> _WORK REQUEST_
Would you return each record that follows word for word, without its pictures?

(Records drawn from a dataset)
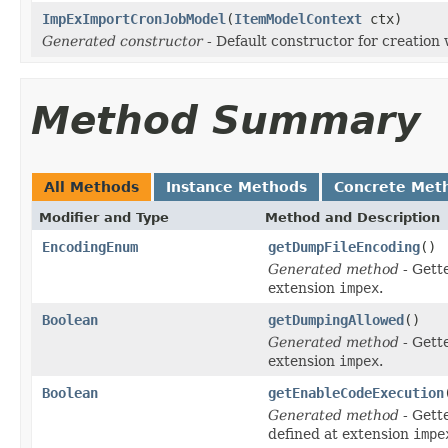
ImpExImportCronJobModel
(
ItemModelContext
ctx)
Generated constructor
- Default constructor for creation 
Method Summary
All Methods
Instance Methods
Concrete Met
Modifier and Type
Method and Description
EncodingEnum
getDumpFileEncoding
()
Generated method
- Gett
extension
impex
.
Boolean
getDumpingAllowed
()
Generated method
- Gett
extension
impex
.
Boolean
getEnableCodeExecution
Generated method
- Gett
defined at extension
impe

> _OUTPUT FOR THIS EXERCISE_
ImpExImportCronJobModel
(
ItemModelContext
ctx)
Generated constructor
- Default constructor for creation 
Method Summary
All Methods
Instance Methods
Concrete Met
Modifier and Type
Method and Description
EncodingEnum
getDumpFileEncoding
()
Generated method
- Gett
extension
impex
.
Boolean
getDumpingAllowed
()
Generated method
- Gett
extension
impex
.
Boolean
getEnableCodeExecution
Generated method
- Gett
defined at extension
impe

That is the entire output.